1 1/2 Tbsp Kosher Salt

2 Tbsp Liquid Smoke

2 Bananna Leaves - if not available I have used Bird of Paradise leaves too

Preheat oven to 325 

In a large baking pan lay out two large pieces of foil in a crossing pattern.

Next lay out the bananna leaves in a crossing pattern and place the roast in the center.

Sprinkle with the salt and liquid smoke. 

Now fold the leaves to encase the roast 

Now fold the foil to encase the entire package. It is important to go in two different directions with the foil so it does not leak

Roast for 45 min per pound. Carefully unwrap the package and shred the meat.

I serve this with rice made with lipton noodle flavored soup (just dump one package in with each cup of rice and two cups of water)  and add chopped pineapple, peas and some scallions when the rice is cooked.   

Hope this helps


----------



## duanes (Jan 12, 2012)

There is nothing special about the pig for Hawaiian.  It is smoked pork with salt.  When I was at my one and only luau on the big island, I asked the folks that were burying the pig about preparation,any special herbs or spices, etc.,. Response was, "Pig, Salt, Heat, Eat."  It was tasty.  If you want to make it authentic, serve it with Poi - however, personally, I think Poi is nasty stuff.


----------



## otis857 (Jan 12, 2012)

Thanks Scarbelly & DuaneS, I read that before about jus cooking it with salt and was surprised that there wasn't more to it. I had also seen the banana leaves referenced too, although they may be hard to come by in Az. Perhaps I should rephrase this post to mean something tropical, yet not truly authentic Hawaiin. something with a tropical flavor to it that I can sell as (fake) Hawaiian. And I am going to smoke it, any suggestions?


----------



## scarbelly (Jan 12, 2012)

Otis857 said:


> Thanks Scarbelly & DuaneS, I read that before about jus cooking it with salt and was surprised that there wasn't more to it. I had also seen the banana leaves referenced too, although they may be hard to come by in Az. Perhaps I should rephrase this post to mean something tropical, yet not truly authentic Hawaiin. something with a tropical flavor to it that I can sell as (fake) Hawaiian. And I am going to smoke it, any suggestions?

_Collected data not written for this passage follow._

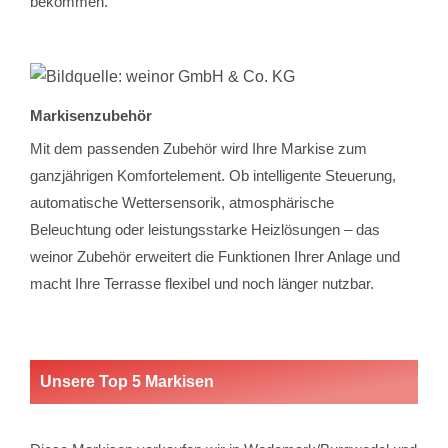
bekommen.
Markisenzubehör
Mit dem passenden Zubehör wird Ihre Markise zum
ganzjährigen Komfortelement. Ob intelligente Steuerung,
automatische Wettersensorik, atmosphärische
Beleuchtung oder leistungsstarke Heizlösungen – das
weinor Zubehör erweitert die Funktionen Ihrer Anlage und
macht Ihre Terrasse flexibel und noch länger nutzbar.
Unsere Top 5 Markisen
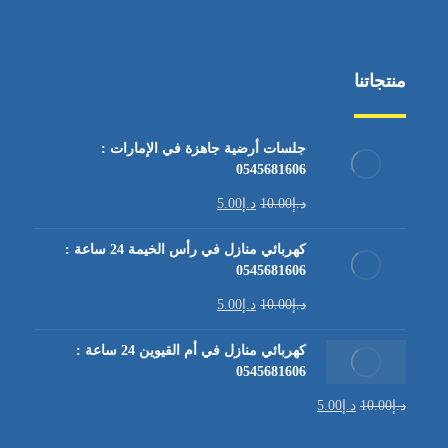
منتجاتنا
جلسات أرضية جاهزة في الإمارات :
0545681606
د.إ
10.00
د.إ
5.00
كهربائي منازل في رأس الخيمة 24 ساعة :
0545681606
د.إ
10.00
د.إ
5.00
كهربائي منازل في أم القيوين 24 ساعة :
0545681606
د.إ
10.00
د.إ
5.00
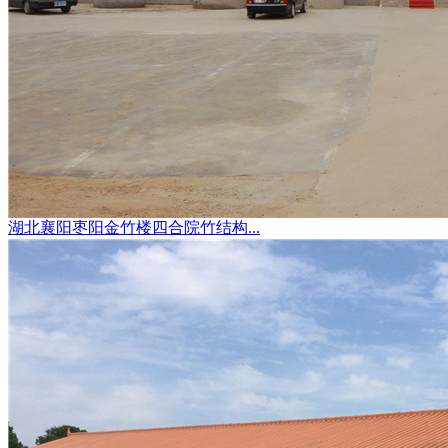
湖北襄阳枣阳金竹楼四合院竹结构...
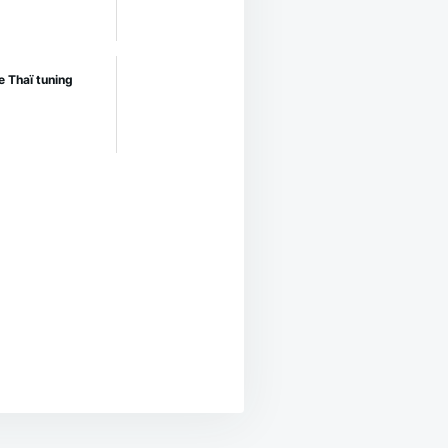
e Thaï tuning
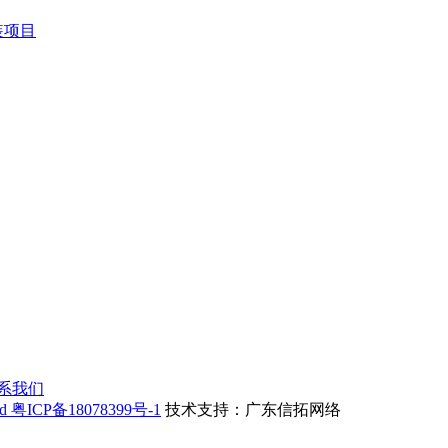
装项目
系我们
ed
粤ICP备18078399号-1
技术支持：广东信拓网络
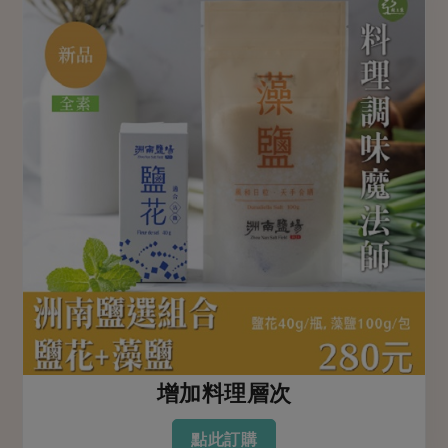
增加料理層次
點此訂購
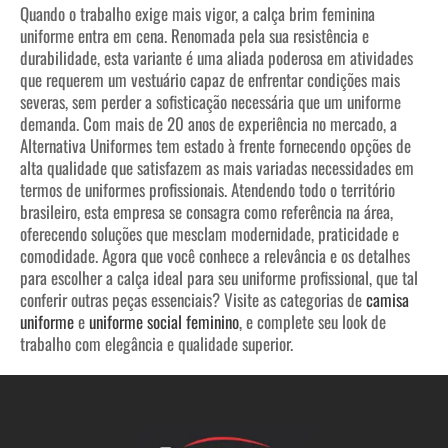
Quando o trabalho exige mais vigor, a calça brim feminina
uniforme entra em cena. Renomada pela sua resistência e
durabilidade, esta variante é uma aliada poderosa em atividades
que requerem um vestuário capaz de enfrentar condições mais
severas, sem perder a sofisticação necessária que um uniforme
demanda.
Com mais de 20 anos de experiência no mercado, a
Alternativa Uniformes tem estado à frente fornecendo opções de
alta qualidade que satisfazem as mais variadas necessidades em
termos de uniformes profissionais. Atendendo todo o território
brasileiro, esta empresa se consagra como referência na área,
oferecendo soluções que mesclam modernidade, praticidade e
comodidade.
Agora que você conhece a relevância e os detalhes
para escolher a calça ideal para seu uniforme profissional, que tal
conferir outras peças essenciais? Visite as categorias de
camisa
uniforme
e
uniforme social feminino
, e complete seu look de
trabalho com elegância e qualidade superior.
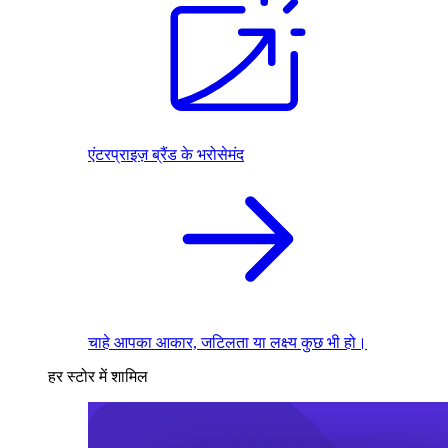
एंटरप्राइज़ ब्रैंड के भरोसेमंद
चाहे आपका आकार, जटिलता या लक्ष्य कुछ भी हो।
हर स्टोर में शामिल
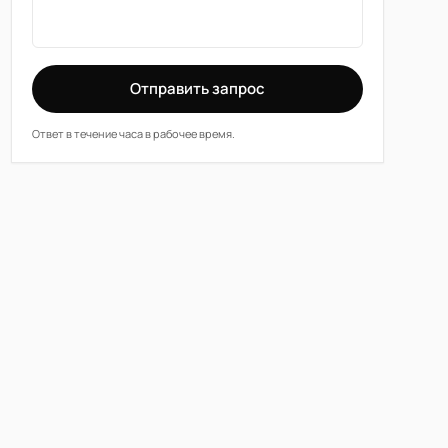
Отправить запрос
Ответ в течение часа в рабочее время.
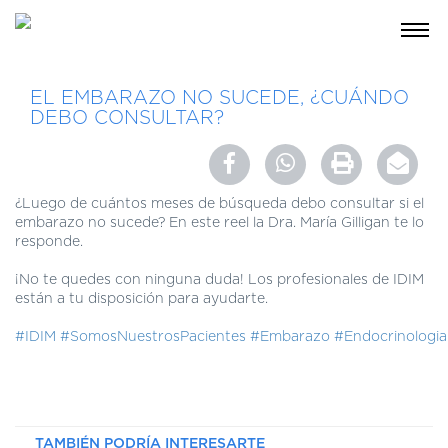
NOSOTROS
EL EMBARAZO NO SUCEDE, ¿CUÁNDO
DEBO CONSULTAR?
SERVICIOS
EDUCACIÓN
INSTRUCCIONES
¿Luego de cuántos meses de búsqueda debo consultar si el
PARA
embarazo no sucede? En este reel la Dra. María Gilligan te lo
PACIENTES
responde.
COBERTURAS
¡No te quedes con ninguna duda! Los profesionales de IDIM
MÉDICAS
están a tu disposición para ayudarte.
INVESTIGACIÓN
#IDIM
#SomosNuestrosPacientes
#Embarazo
#Endocrinologia
SEDES
Y
HORARIOS
MODULO
TAMBIÉN PODRÍA INTERESARTE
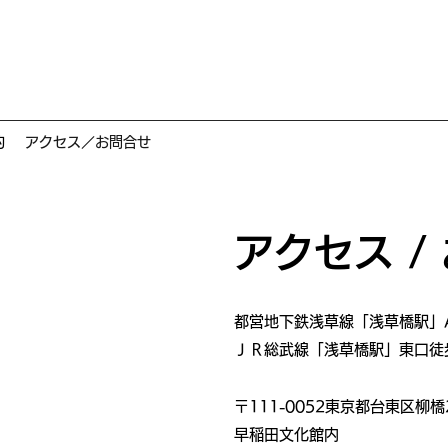
約
アクセス／お問合せ
アクセス /
都営地下鉄浅草線「浅草橋駅」
ＪＲ総武線「浅草橋駅」東口徒
〒111-0052東京都台東区柳橋
早稲田文化館内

Go to an Asian store for the Banana leaves- they are in the frozen section - Like I said Bird of Paradise works too - if you can't find either one just wrap in foil real good so it does not leak It needs to cook in its own liquid to be good


----------



## justpassingthru (Jan 13, 2012)

Hey Otis,

The other posters are correct, "authentic" Polynesian cooking doesn't require the use any spices, not even salt!  Having said that the restaurants found they needed to add some salt and a little pepper to accommodate the tourists taste to sell their "in ground" cooked food.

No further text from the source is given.